Изменить размер шрифта - +

После дикого обряда условных похорон они с Сэдриком уходят прочь, бросив тела убитых людей валяться в лесу, не прикрытые землёй, обезображенные и нагие. Сэдрик отпустил души — и это уже хорошо?

Ведь некого звать — никто не придёт. Нельзя вызвать милицию, скорую, никто не заберёт трупы в морг, чтобы похоронить их по-настоящему, никто не станет фотографировать место преступления и собирать улики, чтобы найти убийц. Убийцы, озверевшие от безнаказанности, будут бродить по этим кошмарным лесам и дальше, обесчеловечиваясь всё больше и прикармливая кровью тварей из ада. Никакой справедливости. Никакой защиты тем, кто будет проезжать по этой дороге.

Потому что ад правит на Святой Земле.

И именно Кириллу надо что-то сделать с этой кромешной безнадёгой, как-то спасать, защищать, беречь — но как?! Куда бежать? К кому обратиться? И что это даст, если ад буквально у власти?

Как это выглядит в действительности — "ад у власти"? Что есть у короля-узурпатора, лишённого души? Адский спецназ? Палантир, в котором сейчас отражаются Кирилл и Сэдрик? Демоны? Драконы? Вампиры? Что?

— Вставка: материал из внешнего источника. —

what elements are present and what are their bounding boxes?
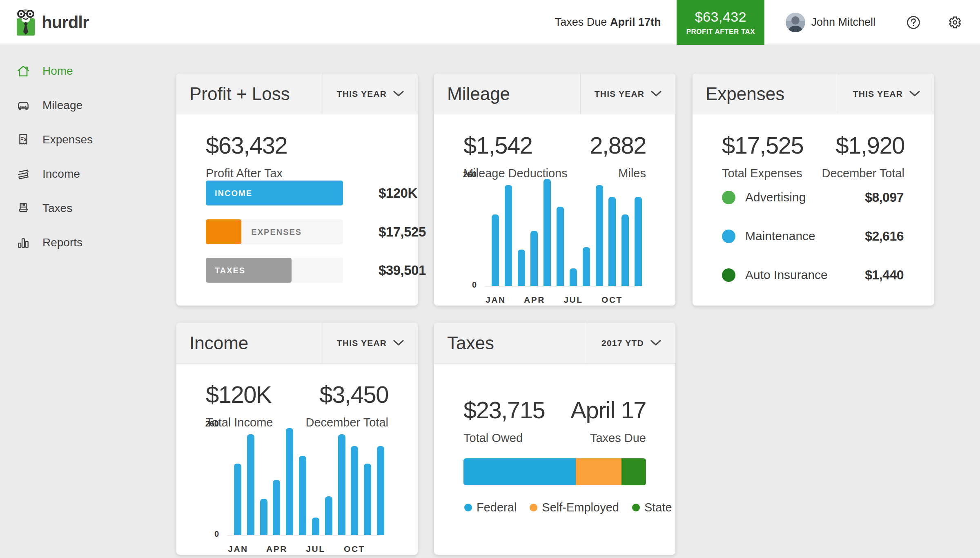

С чем предстоит столкнуться? И разве можно справиться с этой чудовищной силой, оставляющей искалеченные застывшие тела на пропитанной кровью земле?

Кирилл мотнул головой, отгоняя бесполезную тоску. Такие задачи всё равно никогда не решаются с налёта. Надо смотреть и думать.

Впереди уже виднелась часовня, о которой говорил Сэдрик: луна золотила шпиль-стрелу, и металлический глаз на шпиле сиял в лунном свете голубым, огранённым, как бриллиант, стеклянным зрачком.

Кажется, именно при виде этой часовни Кирилл впервые подумал, что о Средневековье речь не идёт. Во всяком случае, о том, что так звалось в том мире, где он вырос. Это сооружение из странного сна, иномирная готика, не вписывалось в рамки его школьных представлений о человеческой истории.

В этом мире, быть может, были сосны, кошки, лошади и луна. Но сам мир был другой, с другими мерками. И часовня с сияющим глазом на шпиле показалась Кириллу более чуждой, чем обряд с призраками на лесной поляне.

Но, когда Кирилл и Сэдрик подошли, когда Сэдрик тронул дверь из ажурной чугунной решётки, и дверь открылась, не скрипнув — вот тогда Кирилла вдруг посетило озарение, такое яркое, что он зажмурился.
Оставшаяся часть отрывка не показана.